Tutto ciò avveniva lo scorso aprile, circa una settimana prima dell’inizio dello sciopero della Writers Guild of America, il sindacato degli sceneggiatori di Hollywood, a luglio alla lotta sono uniti anche gli attori. Il cosiddetto K-Content è per Netflix tanto di successo quanto economico: la manodopera sudcoreana non è tutelata quanto quella americana, e gli sceneggiatori sembrano non voler fare picchetto. Per ora.

Hwang Dong-hyuk ha guadagnato dalla prima stagione di Squid Game – del quale è unico creatore, sceneggiatore e regista – “abbastanza da portare il pane a casa”. Mentre gli sceneggiatori americani lottano per ridefinire i residual in ottica streaming – i residual sono delle percentuali aggiuntive sulla retribuzione originale dello sceneggiatore per ogni sfruttamento televisivo successivo al primo, uno strumento contro la precarietà del lavoro di scrittura – i colleghi sudcoreani non percepiscono nessun ulteriore pagamento.

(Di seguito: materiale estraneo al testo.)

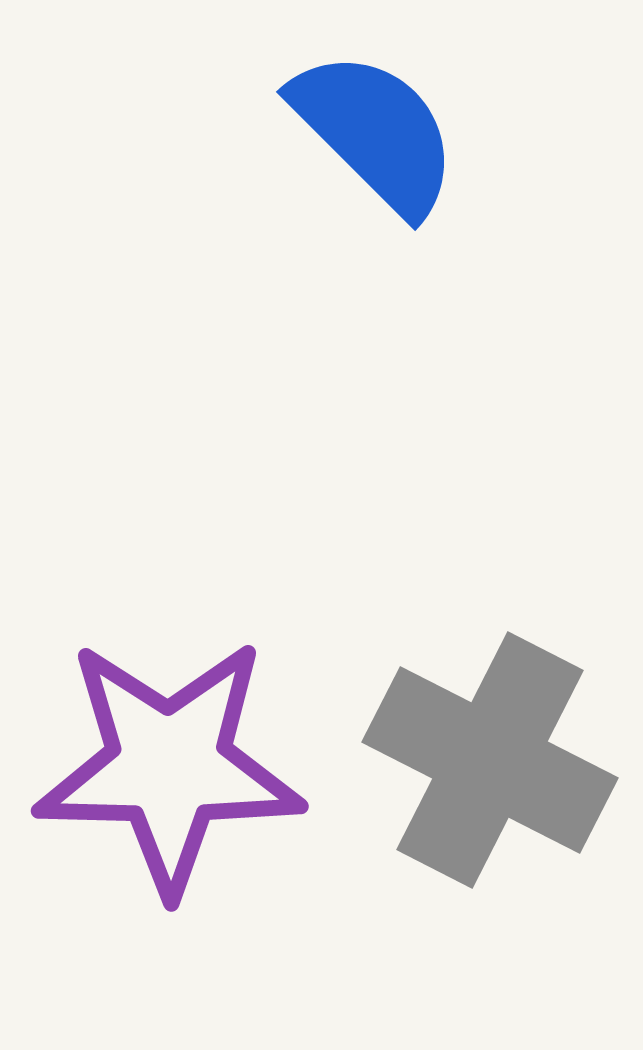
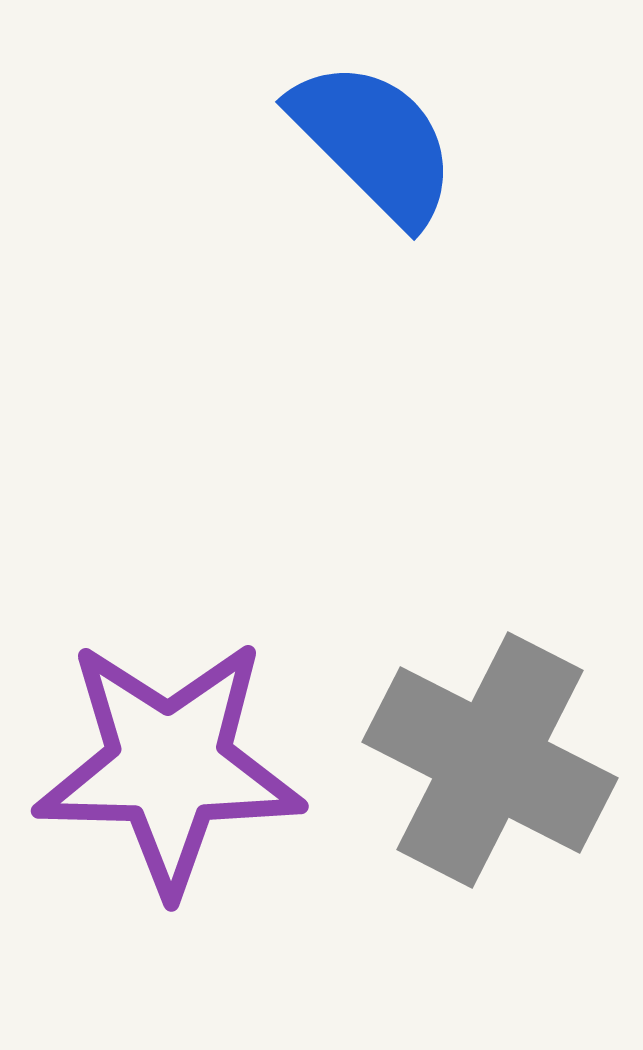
blue semicircle: moved 1 px left, 10 px down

Ad un grande successo di una serie non corrisponde un maggiore guadagno per i produttori, che di solito vendono alle piattaforme i completi diritti di sfruttamento. Lo scorso febbraio Hwang si è espresso pubblicamente a favore di un disegno di legge che preveda residual obbligatori per gli sceneggiatori. “Perché ci possa essere il prossimo Squid Game o il prossimo Parasite, è necessario dare maggiori garanzie agli autori”.

Ingiustizie endemiche

Anche le altre categorie non se la passano benissimo. Da diverso tempo, i lavoratori dello spettacolo denunciano ingiustizie endemiche. Nel 2016, un produttore della rete TvN si era suicidato, lasciando un biglietto d’accusa contro le condizioni sul lavoro. L’arrivo di Netflix non sembra aver cambiato sensibilmente le cose. Un operatore per una serie originale Netflix ha dichiarato al Los Angeles Times: “Quando ho chiesto alla società di produzione di includere nel mio contratto i termini per il pagamento degli straordinari, loro hanno rifiutato, dicendo di non essere sottoposti alle leggi coreane sul lavoro”.

Poiché Netflix esternalizza la produzione e non è considerato un datore di lavoro diretto, non è legalmente obbligato a trattare con i sindacati. Un emendamento di legge in fase di revisione potrebbe ampliare la definizione di datore di lavoro per includere le piattaforme e obbligarle a negoziare. Netflix, d’altra parte, sostiene che spetti alle compagnie locali, a cui la produzione è commissionata, trattare correttamente i loro lavoratori.

In Corea una sorta di monopolio

Non sono solo le condizioni sul lavoro a preoccupare la politica coreana. Un articolo dell’International Journal of Communication avvisa che la presenza di Netflix in Corea del Sud rischia di creare una sorta di monopolio: con le sue offerte fuori mercato e produzioni fuori scala, Netflix sta indebolendo sensibilmente le altre emittenti, che non riescono a offrire agli spettatori titoli altrettanto forti.

Non è un futuro lontano: il governo ha già stanziato aiuti per 400 milioni di dollari per le piattaforme locali, a cui Netflix ha sottratto una grande fetta di mercato. Ciò nonostante, è difficile pensare che l’ondata possa fermarsi. Secondo il Korea Economic Research Institute, nel 2022 lo tsunami dell’hallyu ha riversato sulle rive coreane 13 miliardi di dollari.